---- GIVEN DATA
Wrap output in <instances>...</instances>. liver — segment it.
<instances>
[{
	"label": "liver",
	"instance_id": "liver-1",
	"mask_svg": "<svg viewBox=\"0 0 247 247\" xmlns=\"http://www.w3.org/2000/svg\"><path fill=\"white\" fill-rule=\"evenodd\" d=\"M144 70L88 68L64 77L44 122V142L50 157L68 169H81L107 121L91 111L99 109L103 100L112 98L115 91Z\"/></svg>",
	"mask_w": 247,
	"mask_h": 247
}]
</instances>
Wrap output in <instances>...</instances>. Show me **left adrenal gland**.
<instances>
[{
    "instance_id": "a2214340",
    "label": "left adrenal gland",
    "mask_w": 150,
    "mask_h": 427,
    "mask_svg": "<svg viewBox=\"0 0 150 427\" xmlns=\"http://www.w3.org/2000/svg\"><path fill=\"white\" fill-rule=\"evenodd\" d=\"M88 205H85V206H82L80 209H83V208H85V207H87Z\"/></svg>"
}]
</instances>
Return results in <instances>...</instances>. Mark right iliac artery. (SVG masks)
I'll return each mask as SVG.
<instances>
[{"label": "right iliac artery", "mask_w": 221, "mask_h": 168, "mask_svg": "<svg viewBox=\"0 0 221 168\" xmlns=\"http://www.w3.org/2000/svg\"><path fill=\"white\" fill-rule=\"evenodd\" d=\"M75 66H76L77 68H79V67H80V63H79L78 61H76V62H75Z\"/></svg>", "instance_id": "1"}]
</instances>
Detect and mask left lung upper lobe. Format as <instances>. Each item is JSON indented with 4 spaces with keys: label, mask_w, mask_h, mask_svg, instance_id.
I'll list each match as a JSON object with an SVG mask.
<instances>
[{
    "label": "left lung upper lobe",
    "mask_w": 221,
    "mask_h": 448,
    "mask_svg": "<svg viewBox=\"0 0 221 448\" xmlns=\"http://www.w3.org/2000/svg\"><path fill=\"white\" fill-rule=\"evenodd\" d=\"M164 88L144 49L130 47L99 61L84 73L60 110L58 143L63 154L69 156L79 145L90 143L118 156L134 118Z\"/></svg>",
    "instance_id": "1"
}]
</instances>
--------
From start to finish, retype the records above with complete accuracy.

▸ SOLVED PROBLEM:
Wrap output in <instances>...</instances>. liver — segment it.
<instances>
[{
	"label": "liver",
	"instance_id": "liver-1",
	"mask_svg": "<svg viewBox=\"0 0 247 247\" xmlns=\"http://www.w3.org/2000/svg\"><path fill=\"white\" fill-rule=\"evenodd\" d=\"M144 70L88 68L64 77L44 122V142L50 157L68 169H81L107 121L91 111L99 109L103 100L112 98L115 91Z\"/></svg>",
	"mask_w": 247,
	"mask_h": 247
}]
</instances>
Wrap output in <instances>...</instances>. Show me **left adrenal gland**.
<instances>
[{
    "instance_id": "a2214340",
    "label": "left adrenal gland",
    "mask_w": 150,
    "mask_h": 427,
    "mask_svg": "<svg viewBox=\"0 0 150 427\" xmlns=\"http://www.w3.org/2000/svg\"><path fill=\"white\" fill-rule=\"evenodd\" d=\"M88 205H85V206H82L80 209H83V208H85V207H87Z\"/></svg>"
}]
</instances>
Return results in <instances>...</instances>. Mark right iliac artery. (SVG masks)
I'll return each mask as SVG.
<instances>
[{"label": "right iliac artery", "mask_w": 221, "mask_h": 168, "mask_svg": "<svg viewBox=\"0 0 221 168\" xmlns=\"http://www.w3.org/2000/svg\"><path fill=\"white\" fill-rule=\"evenodd\" d=\"M75 66H76L77 68H79V67H80V63H79L78 61H76V62H75Z\"/></svg>", "instance_id": "1"}]
</instances>
Detect and mask left lung upper lobe. Format as <instances>. Each item is JSON indented with 4 spaces with keys: label, mask_w, mask_h, mask_svg, instance_id.
I'll list each match as a JSON object with an SVG mask.
<instances>
[{
    "label": "left lung upper lobe",
    "mask_w": 221,
    "mask_h": 448,
    "mask_svg": "<svg viewBox=\"0 0 221 448\" xmlns=\"http://www.w3.org/2000/svg\"><path fill=\"white\" fill-rule=\"evenodd\" d=\"M164 88L144 49L130 47L99 61L84 73L60 110L58 143L63 154L69 156L79 145L90 143L118 156L134 118Z\"/></svg>",
    "instance_id": "1"
}]
</instances>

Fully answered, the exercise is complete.